Reflecting on My First Term at Whitman

This first semester in college has honestly passed quicker than I thought. I remember thinking I was going to have such a hard time adjusting to living in a new state so far from my family, but surprisingly I had an amazing time. I love my college because it is small and I feel like I was able to adapt quicker because of the small size. I feel that in a bigger school I would have felt lost in the huge crowds of students and I would have been more homesick. Fortunately, I have met amazing people not only in my dorm section, but also in the Latino Club I joined. Thanks to the people in Club Latino I didn’t feel so homesick this first semester because they immediately made me feel like a part of their family. I guess that would be another thing I love about Whitman, everyone is so nice and always willing to help with anything at all, it’s like we are all family.

In order to have next semester be more successful I am going to definitely manage my time more wisely. I feel that because my schedule this past semester consisted of mainly morning classes, I had a lot of free time, which made me procrastinate and leave assignments for the last minute. Another thing that I will change next semester is to go to my Chemistry professor’s office hours before my first exam. This past semester I didn’t go to my professor for help with my first exam, so I failed it and I did really poor in my homework assignments and quizzes. As soon as the professor told me I failed my first exam she encouraged me to go to her office hours, so ever since that I went three times a week to her office and I would do my homework on the spot with her. Thanks to her helping me with the homework I was able to understand the material much better and I improved on my quizzes, too. Next semester I will definitely go to my professors’ office hours for any help I might need, without waiting until the last minute or when I have already failed an exam.

The advice I would give myself back in August 2011 would be to make sure I always use my planner to write all upcoming deadlines for papers and exams, so that I can prepare for them ahead of time. I would also tell myself to organize all of my notes better by keeping them all in only one place, so that it is easier to look back on them when I study.

– Fabiola, Whitman College ’15

First Semester at Whitman College

The transition to college has definitely been hard because the expectations have suddenly risen to a new level than I was use to in high school. During the summer my first college assignment was to read The Spirit Catches You and You Fall Down by Anne Fadiman.

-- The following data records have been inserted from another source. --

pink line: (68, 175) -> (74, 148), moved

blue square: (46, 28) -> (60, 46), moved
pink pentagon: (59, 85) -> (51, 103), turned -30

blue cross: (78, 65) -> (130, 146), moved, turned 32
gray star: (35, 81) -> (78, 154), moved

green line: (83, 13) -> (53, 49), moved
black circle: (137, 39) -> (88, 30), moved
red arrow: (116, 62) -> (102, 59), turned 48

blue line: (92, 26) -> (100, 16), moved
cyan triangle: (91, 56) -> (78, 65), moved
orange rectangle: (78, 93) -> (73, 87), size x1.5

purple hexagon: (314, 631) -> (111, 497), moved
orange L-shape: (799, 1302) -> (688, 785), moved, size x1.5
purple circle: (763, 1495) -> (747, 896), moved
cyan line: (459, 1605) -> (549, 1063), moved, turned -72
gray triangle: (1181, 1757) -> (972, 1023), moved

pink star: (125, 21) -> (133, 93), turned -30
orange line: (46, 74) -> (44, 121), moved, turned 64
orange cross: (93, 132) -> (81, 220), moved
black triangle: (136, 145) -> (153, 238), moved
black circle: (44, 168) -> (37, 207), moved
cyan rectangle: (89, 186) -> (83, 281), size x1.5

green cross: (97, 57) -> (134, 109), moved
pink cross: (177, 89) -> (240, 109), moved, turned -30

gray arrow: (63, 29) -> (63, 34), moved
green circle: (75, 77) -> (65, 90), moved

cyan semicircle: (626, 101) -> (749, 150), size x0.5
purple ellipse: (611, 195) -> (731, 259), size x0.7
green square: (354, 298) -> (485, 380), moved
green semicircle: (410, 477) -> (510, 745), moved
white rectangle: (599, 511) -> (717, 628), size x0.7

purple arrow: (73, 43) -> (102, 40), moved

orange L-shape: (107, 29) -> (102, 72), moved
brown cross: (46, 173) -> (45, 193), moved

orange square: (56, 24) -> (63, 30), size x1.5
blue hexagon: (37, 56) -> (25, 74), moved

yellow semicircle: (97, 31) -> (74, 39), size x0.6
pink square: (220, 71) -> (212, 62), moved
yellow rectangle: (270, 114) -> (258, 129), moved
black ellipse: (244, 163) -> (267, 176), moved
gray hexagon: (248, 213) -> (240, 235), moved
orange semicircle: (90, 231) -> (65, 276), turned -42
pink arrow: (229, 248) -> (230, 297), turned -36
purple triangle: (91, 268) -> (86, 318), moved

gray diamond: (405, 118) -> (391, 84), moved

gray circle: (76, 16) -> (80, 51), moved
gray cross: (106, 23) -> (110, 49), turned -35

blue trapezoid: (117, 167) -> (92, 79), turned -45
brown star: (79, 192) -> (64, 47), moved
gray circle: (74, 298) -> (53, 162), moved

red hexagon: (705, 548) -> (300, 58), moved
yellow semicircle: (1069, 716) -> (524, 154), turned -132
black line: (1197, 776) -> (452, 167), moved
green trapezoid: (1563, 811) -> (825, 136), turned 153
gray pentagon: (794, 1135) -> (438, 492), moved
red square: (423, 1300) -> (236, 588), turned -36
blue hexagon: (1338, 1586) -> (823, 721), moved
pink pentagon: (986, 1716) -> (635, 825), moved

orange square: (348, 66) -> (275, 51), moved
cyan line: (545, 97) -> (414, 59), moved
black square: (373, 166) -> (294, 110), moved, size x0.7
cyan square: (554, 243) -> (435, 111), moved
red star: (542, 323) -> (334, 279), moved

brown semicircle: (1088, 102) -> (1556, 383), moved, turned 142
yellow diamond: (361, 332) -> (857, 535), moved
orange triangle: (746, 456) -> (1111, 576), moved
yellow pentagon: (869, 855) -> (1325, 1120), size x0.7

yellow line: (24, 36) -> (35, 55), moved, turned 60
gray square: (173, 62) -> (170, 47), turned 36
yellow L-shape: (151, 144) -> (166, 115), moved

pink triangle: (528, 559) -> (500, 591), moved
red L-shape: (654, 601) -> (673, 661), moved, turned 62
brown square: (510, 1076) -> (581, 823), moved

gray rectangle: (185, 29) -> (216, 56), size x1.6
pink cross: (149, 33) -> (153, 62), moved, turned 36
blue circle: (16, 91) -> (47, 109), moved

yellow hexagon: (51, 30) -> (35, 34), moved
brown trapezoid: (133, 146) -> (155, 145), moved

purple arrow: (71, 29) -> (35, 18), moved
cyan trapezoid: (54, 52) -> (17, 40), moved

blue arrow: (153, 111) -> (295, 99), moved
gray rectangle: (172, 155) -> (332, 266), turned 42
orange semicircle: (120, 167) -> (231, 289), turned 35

When I was reading the book I started trying to read the book more as a college student rather than a high school student. I feel that in high school when I was assigned to read I would read and take in what was in the pages, but not really immerse myself in the text. As I read this book in the summer I began paying closer attention to certain words I would have just glimpsed at before. Closed-reading now in college is majorly important when we are analyzing passages and going deeper into its ideas. Reading during the summer definitely helped me prepare for the challenging reading I would have to do in college and the ideas I would have to analyze.

Transitioning to college also comes with more obstacles that have less to do with academics. At least for me, it has been emotionally challenging transitioning to college because I am living in a different state away from home. It has definitely been hard for me talking to my parents and knowing that they are at family gatherings and I can’t be there with them. The most important thing that has gotten me through the tough process of leaving home is the frequent communication I have maintained with my high school friends. The fact that some of my friends are going through similar things as I am helps me feel that I am not alone and that I can do it on my own. Another thing that has helped during the transition is taking risks.

College in my opinion is all about taking risks; a risk like taking a course you know nothing about, but you might be surprised you love it or you might totally hate it and know that’s not something you will do again. I look forward to taking risks here in college and learning about new things that I would have not considered before coming here.